Not bad for a guy who started school in the middle of nowhere and started his teaching career at a high school in Roundup, Montana.

“That’s where I learned to teach, I’m telling you, when I walked in and had 18 and 19 year olds sitting in my classroom and I was 20,” Wulff says of Roundup. “I have a little speech I sometimes give as a guest lecturer. It’s called ‘Effective Teaching and Learning, or, How to Survive your First Year in Roundup, Montana.’ That year broke me in.”

What he learned, he says, is that it’s not enough for a teacher to be a friend to his students. Rather, it’s a balance between earning credibility for yourself and having high expectations of them. Only after those things are established can the interpersonal dimension be added.

“That was a hard lesson to learn,” Wulff says. “It took me one year.”

But he stuck it out, continuing to teach English, speech and drama at Roundup, and then at Missoula, for a total of 16 years. He had earned his master’s while continuing to teach when he came to a crossroads.

“I felt as if I’d given what I had to give to teaching high school,” Wulff says. “I wanted to do something for myself, to try to better myself.”

But there were risks involved. In his mid-30s by then, Wulff had a house, a family, retirement funds — in short, a secure life. Moving to Seattle for a doctoral program at the UW would throw a monkey wrench in all that. And Wulff inadvertently made it harder when he fell asleep during the Graduate Record Exam (he’d been up late working on high school drama production) and earned less than stellar verbal scores.

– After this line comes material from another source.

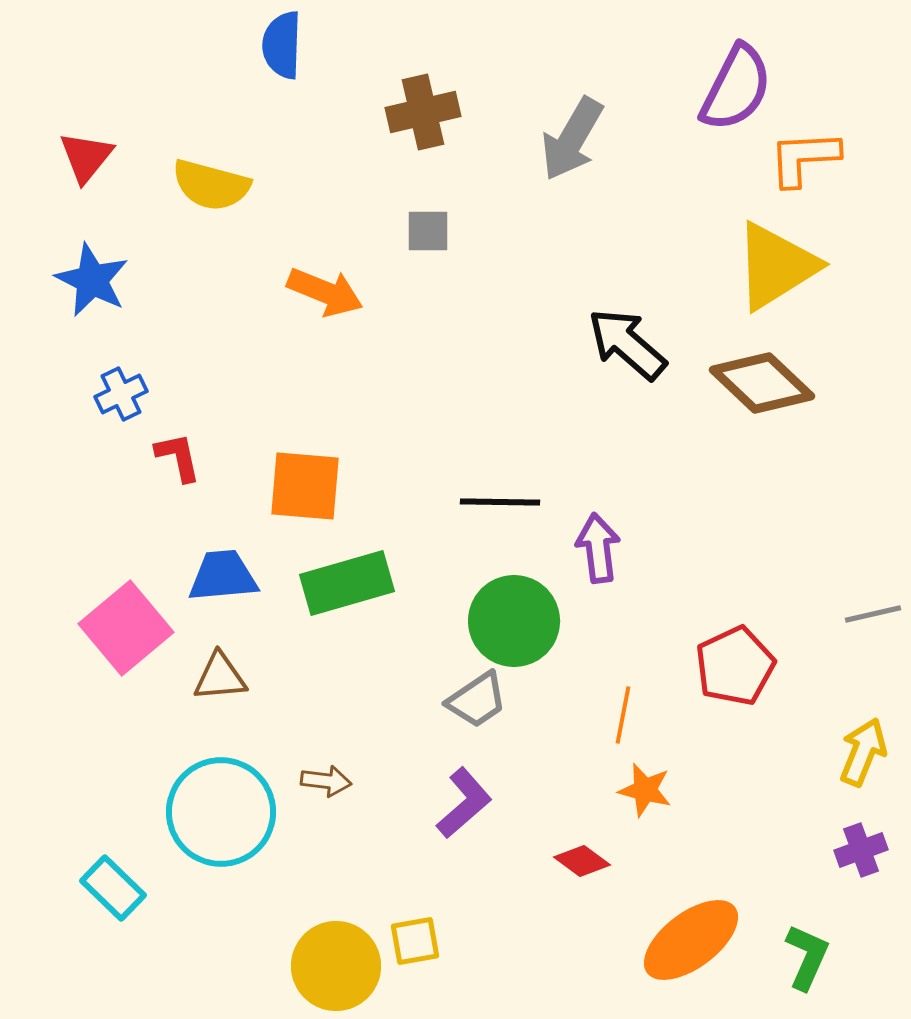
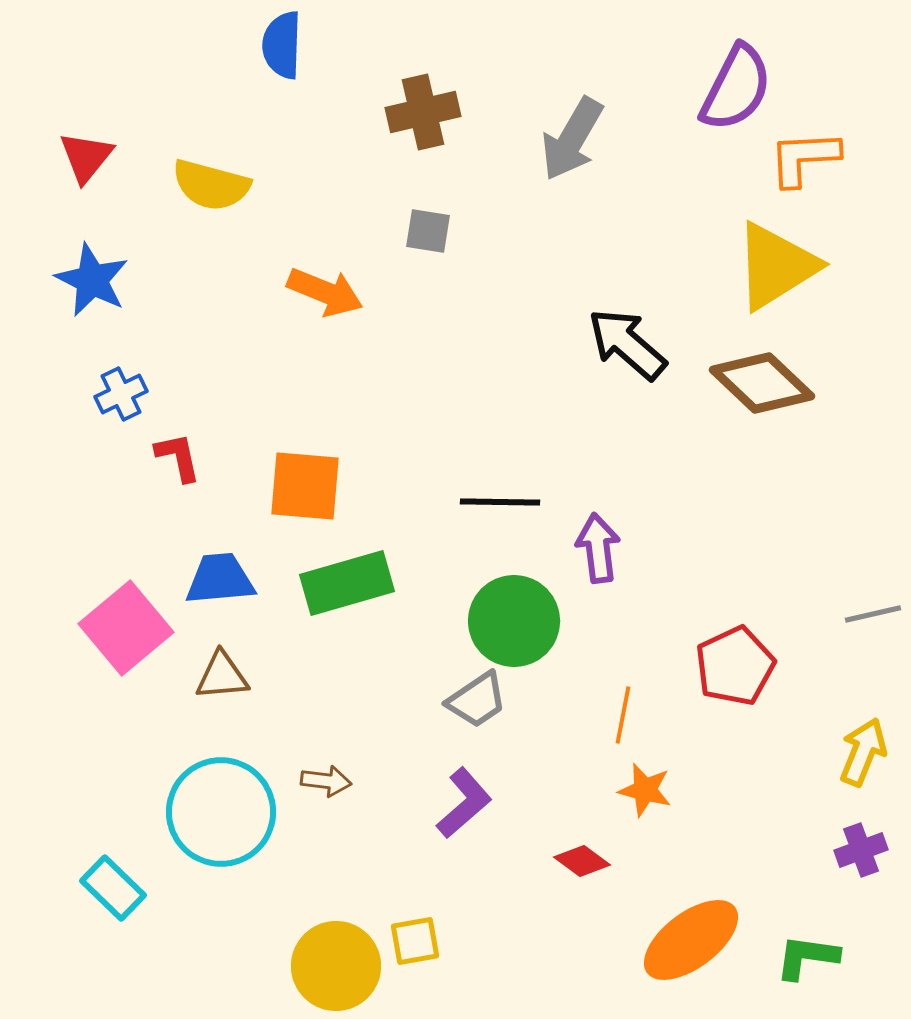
gray square: rotated 9 degrees clockwise
blue trapezoid: moved 3 px left, 3 px down
brown triangle: moved 2 px right, 1 px up
green L-shape: rotated 106 degrees counterclockwise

That forced him to enter the graduate program in speech communication without a teaching assistantship.

Undaunted, Wulff set out to prove himself and soon earned his place. He specialized in instructional communication and came to CIDR as a graduate student in 1984, shortly after it had undergone a major restructuring. He’s been there ever since.

“I like to tell our new staff and graduate student consultants that I’ve held every consulting role here,” Wulff says.

Some things about CIDR have remained constant since the beginning, and one of those things comes straight out of Wulff’s dissertation, which was on teaching effectiveness. He interviewed winners of the UW’s Distinguished Teaching Award in an effort to learn what makes a teacher effective.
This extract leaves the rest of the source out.